Hampton’s culminating reading of “Workingman’s Blues #2” exemplifies the study’s productive methodology. In his analysis, Hampton strategically unpicks the citational threads in the opening verse of the song. The reference to “the Proletariat” brings us back to Guthrie’s crowded union halls, while the line “They say low wages are a reality” sounds like a snippet of punditry echoing from a TV set. As Hampton argues, the line “is a secondhand thought, something picked up, perhaps, at a tavern like the one celebrated by [Merle] Haggard’s well-employed hero” (219). If there is a constant, Hampton argues, it is that exploitation, a founding aspect of neoliberal capitalism, has the power to surround us with a plethora of consumable goods, but its historical working out leaves us with only those (in this song, now scarce) products. Disconnection and dispersal, interwoven in the song’s lyrics, leaves us achingly nostalgic and empty. Moving from the song’s references to Ovid and his exile, Hampton argues that the entire point of this song “is that, in the world of globalized capital, everyone is an exile. Even if you are home, you are not at home” (220, emphasis in the original). Sensitive to the different registers of discourse juxtaposed in the opening verse, Hampton notes that “the break in history that I have highlighted throughout Dylan’s late work, the split between an empty present and some earlier moment of plenitude and meaning, is here intensified through the Ovid reference. Not even Ovid had it this bad” (220).

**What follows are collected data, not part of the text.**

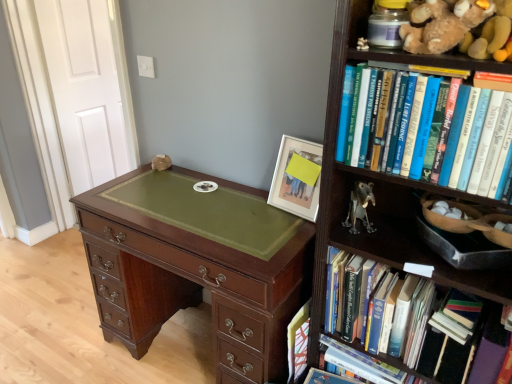 Question: From a real-world perspective, does metallic gray figurine at center-right sit lower than hardcover book at center right, placed as the first book when sorted from top to bottom?

Choices:
 (A) no
 (B) yes

Answer: (B)

Question: Is metallic gray figurine at center-right closer to camera compared to hardcover book at center right, the third book ordered from the bottom?

Choices:
 (A) yes
 (B) no

Answer: (B)

Question: Is metallic gray figurine at center-right facing away from hardcover book at center right, the third book ordered from the bottom?

Choices:
 (A) no
 (B) yes

Answer: (A)

Question: Is metallic gray figurine at center-right at the left side of hardcover book at center right, placed as the first book when sorted from top to bottom?

Choices:
 (A) no
 (B) yes

Answer: (B)

Question: Is hardcover book at center right, placed as the first book when sorted from top to bottom, a part of metallic gray figurine at center-right?

Choices:
 (A) no
 (B) yes

Answer: (A)

Question: Considering their positions, is soft brown plush at upper right located in front of or behind metallic gray figurine at center-right?

Choices:
 (A) front
 (B) behind

Answer: (A)

Question: Do you think soft brown plush at upper right is within metallic gray figurine at center-right, or outside of it?

Choices:
 (A) outside
 (B) inside

Answer: (A)

Question: From a real-world perspective, is soft brown plush at upper right positioned above or below metallic gray figurine at center-right?

Choices:
 (A) below
 (B) above

Answer: (B)

Question: From the image's perspective, is soft brown plush at upper right above or below metallic gray figurine at center-right?

Choices:
 (A) below
 (B) above

Answer: (B)

Question: From a real-world perspective, is metallic gray figurine at center-right positioned above or below hardcover book at center, the first book when ordered from bottom to top?

Choices:
 (A) below
 (B) above

Answer: (B)

Question: In the image, is metallic gray figurine at center-right on the left side or the right side of hardcover book at center, arranged as the third book when viewed from the top?

Choices:
 (A) right
 (B) left

Answer: (A)

Question: Relative to hardcover book at center, the first book when ordered from bottom to top, is metallic gray figurine at center-right in front or behind?

Choices:
 (A) behind
 (B) front

Answer: (B)

Question: Considering the positions of metallic gray figurine at center-right and hardcover book at center, the first book when ordered from bottom to top, in the image, is metallic gray figurine at center-right wider or thinner than hardcover book at center, the first book when ordered from bottom to top,?

Choices:
 (A) thin
 (B) wide

Answer: (A)

Question: Relative to matte wooden picture frame at upper center, is hardcover book at center, the first book when ordered from bottom to top, in front or behind?

Choices:
 (A) front
 (B) behind

Answer: (B)

Question: Do you think hardcover book at center, arranged as the third book when viewed from the top, is within matte wooden picture frame at upper center, or outside of it?

Choices:
 (A) outside
 (B) inside

Answer: (A)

For Hampton, Dylan investigates the effects of formal experimentation. His experimentation—informed by the modernist preoccupation with the problem of history and the recursive play of citation against expression—takes us from “the dynamic blends of idioms that characterizes the early songs . . . to [the mid 1960’s] collage of images, names, and cultural references” (97). The literary equivalent of guitar feedback, his songs become “mosaics of cultural noise” (97). Dylan’s late style retains a fidelity to such restless innovation. For Hampton, Dylan’s allusive late style does not serve to veil an essential self: his late style presses blues lyricism (and the poetics of the resonant fragment) against the narrative coherence of the traditional ballad. “[T]he structural looseness of the late style dovetails with the conventions of the most archaic of forms, which lends itself perfectly to the disjointed postmodern world being painted,” Hampton writes. (204). We thereby find in Dylan’s art an unblinking focus on form as a means through which we can feel our own being in history: a time out of joint, a time out of mind.